> AIM OF THE EXERCISE
Without including any pictures, reproduce all the lines below word for word.

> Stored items

----------------

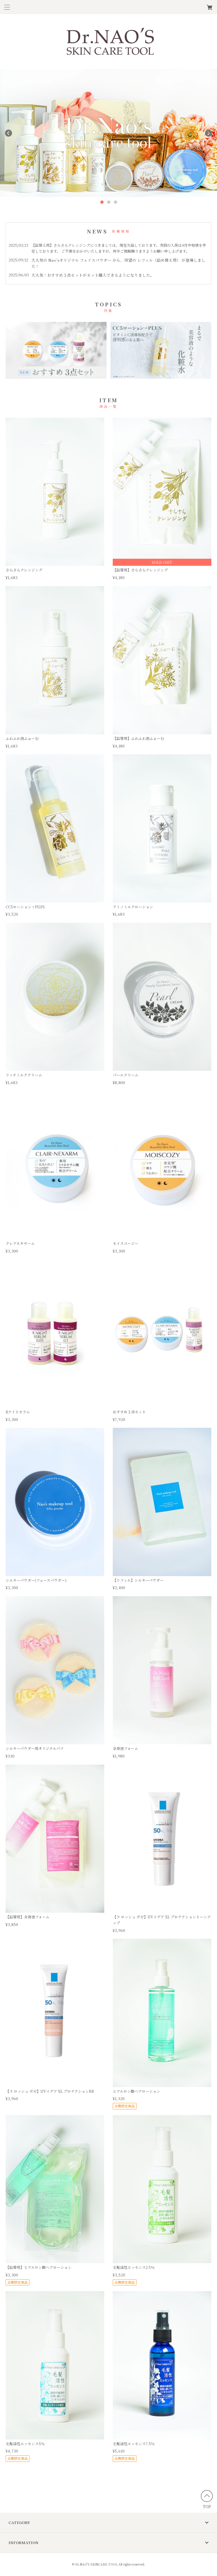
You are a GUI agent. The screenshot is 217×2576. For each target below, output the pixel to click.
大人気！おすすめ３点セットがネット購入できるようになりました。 (92, 275)
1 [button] (102, 202)
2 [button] (108, 202)
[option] (108, 133)
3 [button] (115, 202)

----------------

> EXERCISE RESPONSE
You are a GUI agent. The screenshot is 217×2576. For each target below, output the pixel to click.
大人気！おすすめ３点セットがネット購入できるようになりました。 (92, 275)
1 [button] (102, 202)
2 [button] (108, 202)
[option] (108, 133)
3 [button] (115, 202)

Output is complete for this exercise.